J'acceptais, me rhabillais et partis, telle une ombre silencieuse, comme à chaque fois que nous couchions ensemble. Le lendemain, je me présentais à la même heure que la veille et nous assouvîmes notre désir mutuel presque immédiatement. Après l'acte, il replaça sa toile sur le chevalet et continua son ouvrage alors que je m'étais remise dans la même position : nue, les jambes lascivement écartées, un bras derrière la nuque, l'autre caché sous le drap qui recouvrait une partie de ma poitrine. Il y passa deux heures encore avant de s'arrêter. Ce manège dura plusieurs jours : nous faisions l'amour, il me peignait puis je m'en allais. Mes sentiments pour lui grandissaient en même temps que son intérêt pour moi et plus il se rapprochait de la fin, plus il était heureux de me voir, et malheureux que je parte. Le dernier soir, il m'annonça que sa peinture était enfin achevée. L'idée de voir mon image dessinée par sa main, de distinguer les multiples coups de pinceau et couches de couleurs représentant les traits de mes courbes, la pigmentation de ma peau, les ombres de mon visage, la lumière dans mes cheveux… me rendait extrêmement enthousiaste.
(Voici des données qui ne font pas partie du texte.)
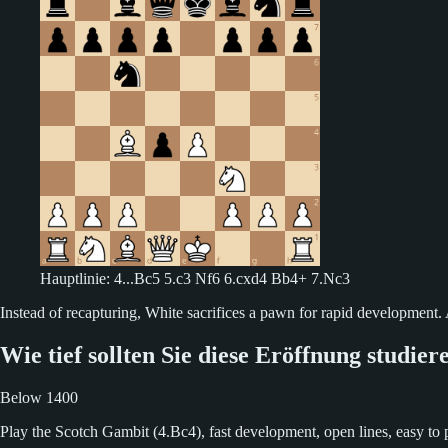
Hauptlinie: 4...Bc5 5.c3 Nf6 6.cxd4 Bb4+ 7.Nc3
Instead of recapturing, White sacrifices a pawn for rapid development. Af
Wie tief sollten Sie diese Eröffnung studier
Below 1400
Play the Scotch Gambit (4.Bc4), fast development, open lines, easy to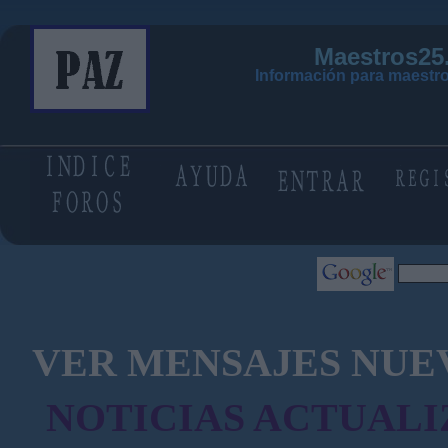
Maestros25
Información para maestro
VER MENSAJES NUE
NOTICIAS ACTUALI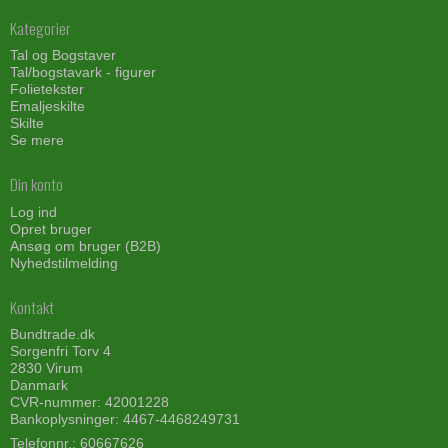
Kategorier
Tal og Bogstaver
Tal/bogstavark - figurer
Folietekster
Emaljeskilte
Skilte
Se mere
Din konto
Log ind
Opret bruger
Ansøg om bruger (B2B)
Nyhedstilmelding
Kontakt
Bundtrade.dk
Sorgenfri Torv 4
2830 Virum
Danmark
CVR-nummer: 42001228
Bankoplysninger: 4467-4468249731
Telefonnr.:
60667626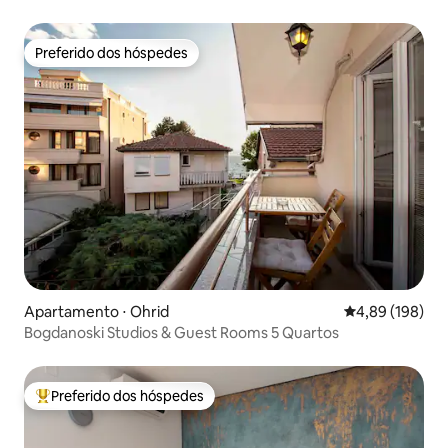
Preferido dos hóspedes
Preferido dos hóspedes
Apartamento ⋅ Ohrid
4,89 de uma av
4,89 (198)
Bogdanoski Studios & Guest Rooms 5 Quartos
Preferido dos hóspedes
Entre os melhores preferidos dos hóspedes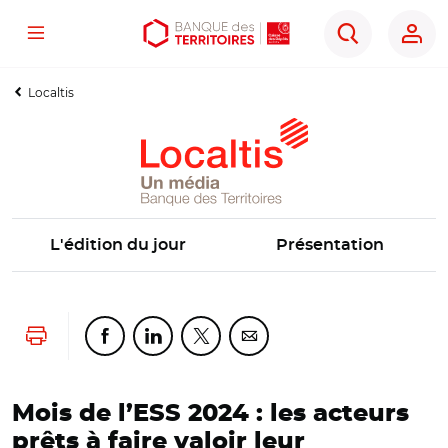
Menu
Aller
Aller
Ouvrir
Rechercher
au
au
les
contenu
menu
outils
Localtis
principal
principal
d'accessibilité
L'édition du jour
Présentation
Lancer l'impression
Partager cette page sur Facebook
Partager cette page sur Linkedin
Partager cette page sur Twitter
Partager cette page sur Co
Mois de l’ESS 2024 : les acteurs
prêts à faire valoir leur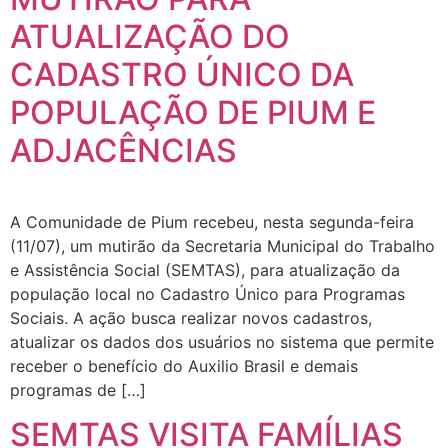
ATUALIZAÇÃO DO
CADASTRO ÚNICO DA
POPULAÇÃO DE PIUM E
ADJACÊNCIAS
A Comunidade de Pium recebeu, nesta segunda-feira
(11/07), um mutirão da Secretaria Municipal do Trabalho
e Assistência Social (SEMTAS), para atualização da
população local no Cadastro Único para Programas
Sociais. A ação busca realizar novos cadastros,
atualizar os dados dos usuários no sistema que permite
receber o benefício do Auxilio Brasil e demais
programas de […]
SEMTAS VISITA FAMÍLIAS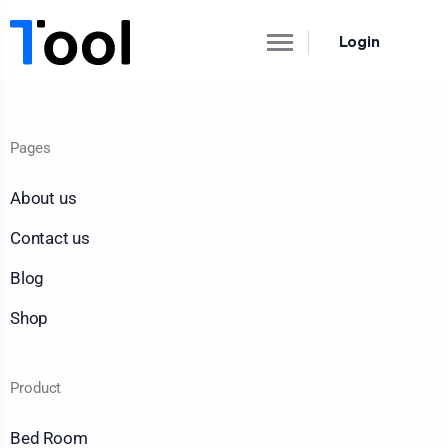
Login
Pages
About us
Contact us
Blog
Shop
Product
Bed Room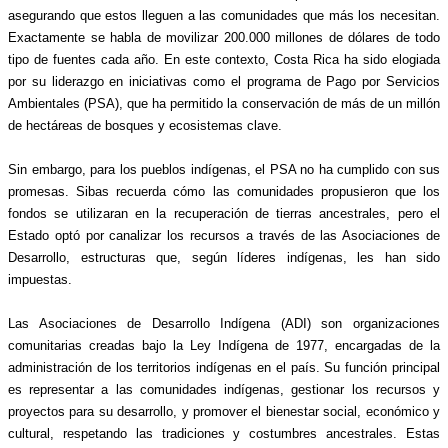
asegurando que estos lleguen a las comunidades que más los necesitan. 
Exactamente se habla de movilizar 200.000 millones de dólares de todo 
tipo de fuentes cada año. En este contexto, Costa Rica ha sido elogiada 
por su liderazgo en iniciativas como el programa de Pago por Servicios 
Ambientales (PSA), que ha permitido la conservación de más de un millón 
de hectáreas de bosques y ecosistemas clave.
Sin embargo, para los pueblos indígenas, el PSA no ha cumplido con sus 
promesas. Sibas recuerda cómo las comunidades propusieron que los 
fondos se utilizaran en la recuperación de tierras ancestrales, pero el 
Estado optó por canalizar los recursos a través de las Asociaciones de 
Desarrollo, estructuras que, según líderes indígenas, les han sido 
impuestas.
Las Asociaciones de Desarrollo Indígena (ADI) son organizaciones 
comunitarias creadas bajo la Ley Indígena de 1977, encargadas de la 
administración de los territorios indígenas en el país. Su función principal 
es representar a las comunidades indígenas, gestionar los recursos y 
proyectos para su desarrollo, y promover el bienestar social, económico y 
cultural, respetando las tradiciones y costumbres ancestrales. Estas 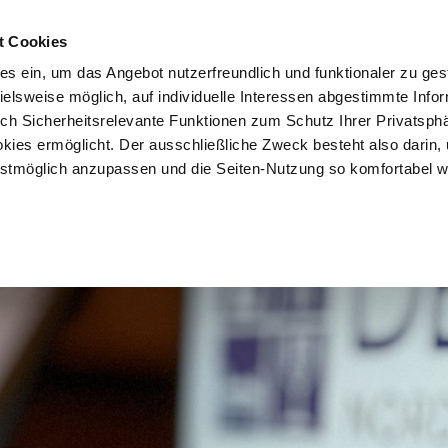
t Cookies
es ein, um das Angebot nutzerfreundlich und funktionaler zu ges
pielsweise möglich, auf individuelle Interessen abgestimmte Info
uch Sicherheitsrelevante Funktionen zum Schutz Ihrer Privatsph
kies ermöglicht. Der ausschließliche Zweck besteht also darin,
tmöglich anzupassen und die Seiten-Nutzung so komfortabel w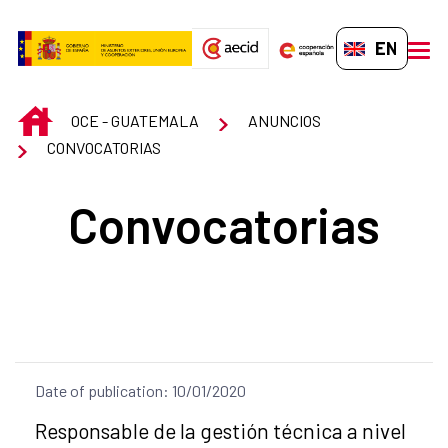
Skip to Main Content
EN-GB
men
INICIO
OCE - GUATEMALA
ANUNCIOS
CONVOCATORIAS
Convocatorias
Date of publication: 10/01/2020
Title of the announcement:
Responsable de la gestión técnica a nivel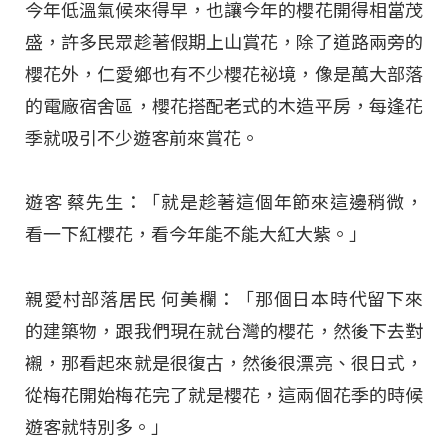
今年低溫氣候來得早，也讓今年的櫻花開得相當茂
盛，許多民眾趁著假期上山賞花，除了道路兩旁的
櫻花外，仁愛鄉也有不少櫻花祕境，像是萬大部落
的電廠宿舍區，櫻花搭配老式的木造平房，每逢花
季就吸引不少遊客前來賞花。
遊客 蔡先生：「就是趁著這個年節來這邊稍微，
看一下紅櫻花，看今年能不能大紅大紫。」
親愛村部落居民 何美欄：「那個日本時代留下來
的建築物，跟我們現在就台灣的櫻花，然後下去對
襯，那看起來就是很復古，然後很漂亮、很日式，
從梅花開始梅花完了就是櫻花，這兩個花季的時候
遊客就特別多。」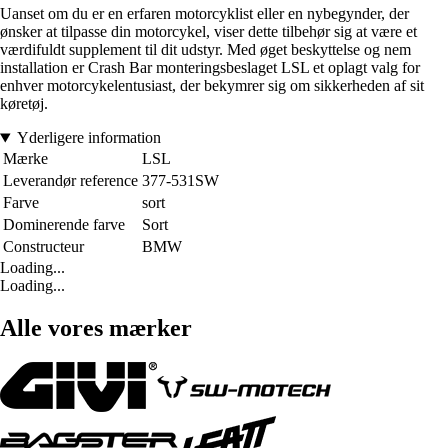
Uanset om du er en erfaren motorcyklist eller en nybegynder, der
ønsker at tilpasse din motorcykel, viser dette tilbehør sig at være et
værdifuldt supplement til dit udstyr. Med øget beskyttelse og nem
installation er Crash Bar monteringsbeslaget LSL et oplagt valg for
enhver motorcykelentusiast, der bekymrer sig om sikkerheden af sit
køretøj.
Yderligere information
Mærke
LSL
Leverandør reference
377-531SW
Farve
sort
Dominerende farve
Sort
Constructeur
BMW
Loading...
Loading...
Alle vores mærker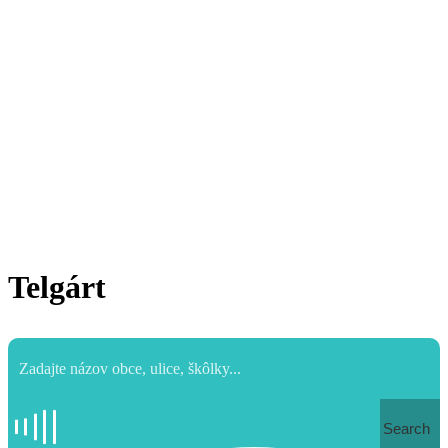
Telgárt
Search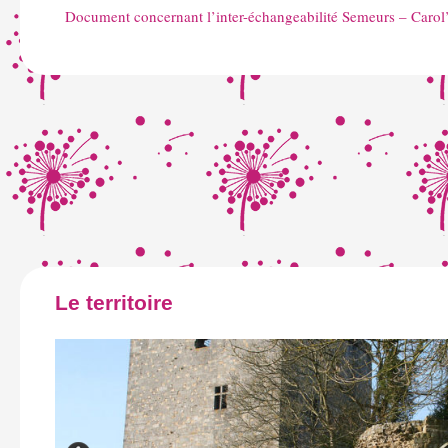
Document concernant l’inter-échangeabilité Semeurs – Caro
Le territoire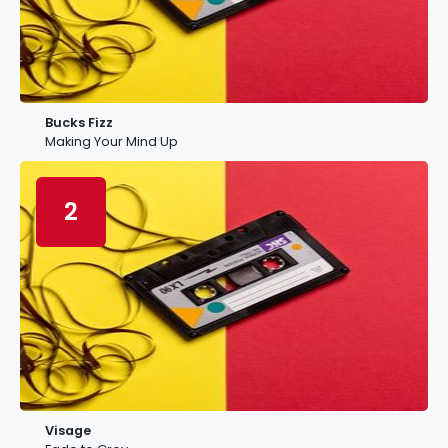
Bucks Fizz
Making Your Mind Up
2
Visage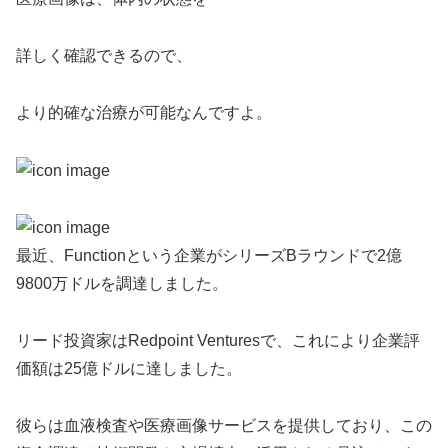
詳しく確認できるので、
より的確な治療が可能なんですよ。
最近、Functionという企業がシリーズBラウンドで2億
9800万ドルを調達しました。
リード投資家はRedpoint Venturesで、これにより企業評
価額は25億ドルに達しました。
彼らは血液検査や医療画像サービスを提供しており、この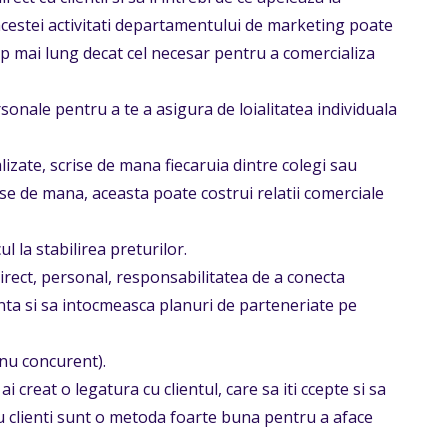
acestei activitati departamentului de marketing poate
imp mai lung decat cel necesar pentru a comercializa
sonale pentru a te a asigura de loialitatea individuala
lizate, scrise de mana fiecaruia dintre colegi sau
ise de mana, aceasta poate costrui relatii comerciale
ul la stabilirea preturilor.
rect, personal, responsabilitatea de a conecta
tinta si sa intocmeasca planuri de parteneriate pe
(nu concurent).
 creat o legatura cu clientul, care sa iti ccepte si sa
cu clienti sunt o metoda foarte buna pentru a aface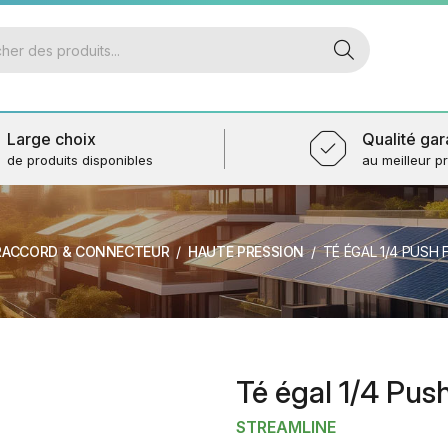
Large choix
Qualité gar
de produits disponibles
au meilleur pr
RACCORD & CONNECTEUR
HAUTE PRESSION
TÉ ÉGAL 1/4 PUSH F
Té égal 1/4 Push
STREAMLINE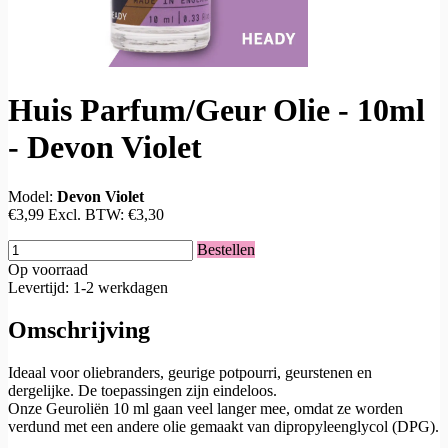
Huis Parfum/Geur Olie - 10ml
- Devon Violet
Model:
Devon Violet
€3,99
Excl. BTW:
€3,30
Bestellen
Op voorraad
Levertijd: 1-2 werkdagen
Omschrijving
Ideaal voor oliebranders, geurige potpourri, geurstenen en
dergelijke. De toepassingen zijn eindeloos.
Onze Geuroliën 10 ml gaan veel langer mee, omdat ze worden
verdund met een andere olie gemaakt van dipropyleenglycol (DPG).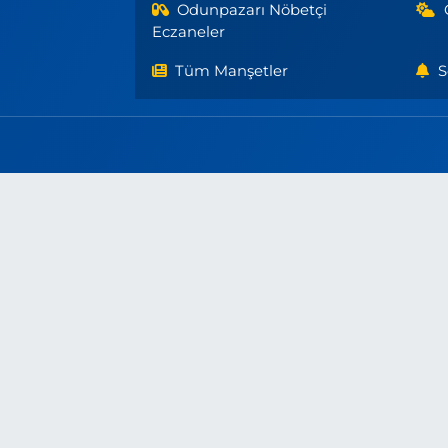
Odunpazarı Nöbetçi
Eczaneler
Tüm Manşetler
S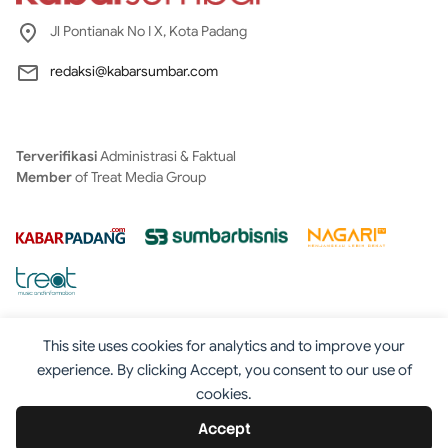
Jl Pontianak No I X, Kota Padang
redaksi@kabarsumbar.com
Terverifikasi
Administrasi & Faktual
Member
of Treat Media Group
This site uses cookies for analytics and to improve your
experience. By clicking Accept, you consent to our use of
cookies.
Tentang
Redaksi
Kontak
Disclaimer
Iklan
Accept
Pedoman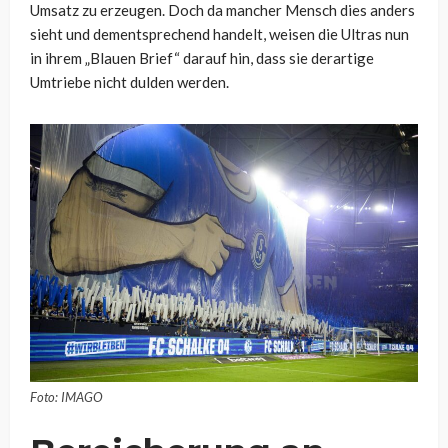
Umsatz zu erzeugen. Doch da mancher Mensch dies anders
sieht und dementsprechend handelt, weisen die Ultras nun
in ihrem „Blauen Brief“ darauf hin, dass sie derartige
Umtriebe nicht dulden werden.
Foto: IMAGO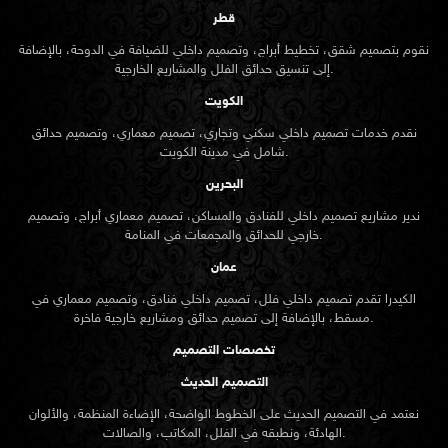
قطر
نقوم بتصميم شقق، تخطيط أبراج، وتصميم داخلي للضيافة في الدوحة، بالإضافة
إلى تنسيق حدائق الفلل والمشاريع الخارجية.
الكويت
نقدم خدمات تصميم داخلي سكني وتجاري، تصميم معماري، وتصميم حدائق
شامل في مدينة الكويت.
البحرين
ندير مشاريع تصميم داخلي للفنادق والمساكن، تصميم معماري أبراج، وتصميم
خارجي للحدائق والمجمعات في المنامة.
عمان
الكيدرا تقدم تصميم داخلي فلل، تصميم داخلي فنادق، وتصميم معماري في
مسقط، بالإضافة إلى تصميم حدائق ومشاريع خارجية فاخرة.
تخصصات التصميم
التصميم الحديث
نعتمد في التصميم الحديث على الخطوط الواضحة، الإضاءة المنظمة، والألوان
الهادئة، ونطبقه في الفلل، المكاتب، والصالات.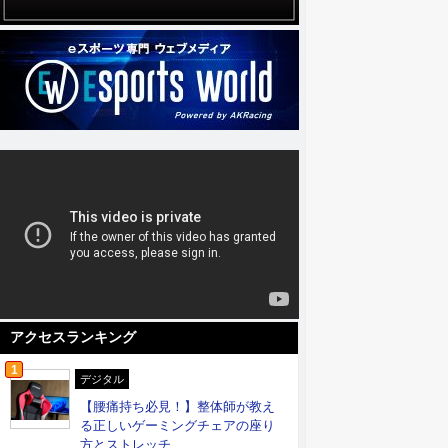
アクセスランキング
1
デジタル
【腰痛持ち必見！】整体師が教え
る正しいゲーミングチェアの座り
方とストレッチ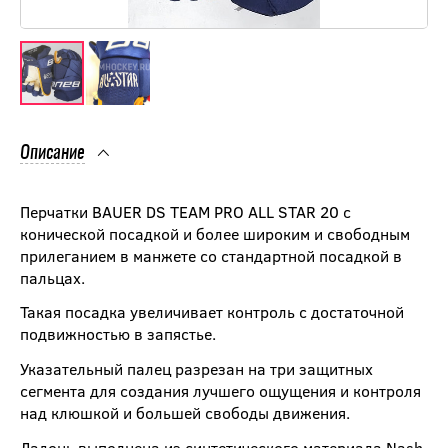
Описание
Перчатки BAUER DS TEAM PRO ALL STAR 20 с
конической посадкой и более широким и свободным
прилеганием в манжете со стандартной посадкой в
пальцах.
Такая посадка увеличивает контроль с достаточной
подвижностью в запястье.
Указательный палец разрезан на три защитных
сегмента для создания лучшего ощущения и контроля
над клюшкой и большей свободы движения.
Ладонь выполнена из синтетического материала Nash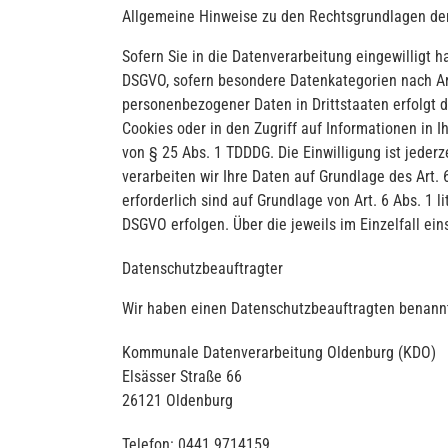
Allgemeine Hinweise zu den Rechtsgrundlagen der
Sofern Sie in die Datenverarbeitung eingewilligt h
DSGVO, sofern besondere Datenkategorien nach Art
personenbezogener Daten in Drittstaaten erfolgt d
Cookies oder in den Zugriff auf Informationen in Ih
von § 25 Abs. 1 TDDDG. Die Einwilligung ist jederz
verarbeiten wir Ihre Daten auf Grundlage des Art. 6
erforderlich sind auf Grundlage von Art. 6 Abs. 1 l
DSGVO erfolgen. Über die jeweils im Einzelfall ei
Datenschutz­beauftragter
Wir haben einen Datenschutzbeauftragten benann
Kommunale Datenverarbeitung Oldenburg (KDO)
Elsässer Straße 66
26121 Oldenburg
Telefon: 0441 9714159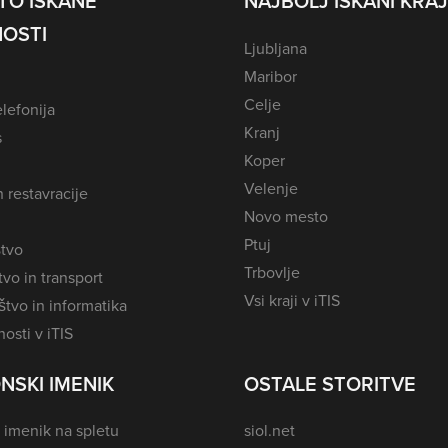
TO ISKANE
NAJBOLJ ISKANI KRAJ
OSTI
Ljubljana
Maribor
Celje
lefonija
Kranj
s
Koper
Velenje
n restavracije
Novo mesto
Ptuj
tvo
Trbovlje
vo in transport
Vsi kraji v iTIS
tvo in informatika
osti v iTIS
NSKI IMENIK
OSTALE STORITVE
 imenik na spletu
siol.net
Il tourna son chevalet dans ma direction et quand je vis la peinture, mon visage blêmit d'un coup. Gustave n'avait pas vu ma réaction, il semblait beaucoup trop fier de son œuvre.
"Tu vois, c'est pour ça que nous devions faire l’amour avant de continuer à peindre, pour mieux voir à quel endroit tes cuisses étaient rouges, comment la pointe de tes tétons durcissait…"
Je ne l'écoutais plus, voyant surtout qu'il avait cadré mon corps des cuisses aux seins, rien de plus. Je voyais aussi ma peau teintée par ses coups de reins, mes poils pubiens vilainement désordonnés, mes lèvres et mon clitoris gonflés après l'acte. C'était tellement réaliste que c'en devenait vulgaire. Il vit mon regard ahuri et s'empressa de m'expliquer son travail :
"Tu ne comprends pas. Je voulais montrer à quel point cette partie de ton corps est importante, c'est elle qui est à l'origine du monde tu vois ? Sans la femme, pas d'enfants. Vous êtes celles qui permettent à l'Homme de perdurer. Regarde ! On dirait un gouffre près à vous engloutir, il y a tellement de sensualité dans un endroit si animal… C'est comme si ce n'était pas mon œuvre, mais la tienne, celle de toutes les femmes ! C'est ça la réalité ! Et pas les nus lisses soit disant parfaits de l'Académie…"
Son discours ne m'atteignait pas. Il s'était servi de moi alors que je pensais enfin compter à ses yeux. Il n'avait même pas pris la peine de peindre mon visage. Je n'étais qu'une femme de plus dans son lit, un pubis sans identité, un trou à remplir. Voilà tout. Je me détournais du tableau et ramassais mes affaires pour partir.
"Qu'est-ce que tu fais ? Qu'est-ce qui t'arrive ? Tu n'aimes pas ? J'y ai pourtant mis tout mon cœur…
-Mais bien sûr ! La seule chose qui t'intéresse, c'est mon sexe !
-Tu dis n'importe quoi… cette peinture, c'est la représentation de ta beauté dans sa plus parfaite condition…"
Je quittais la pièce et laissais derrière moi cet artiste incompris.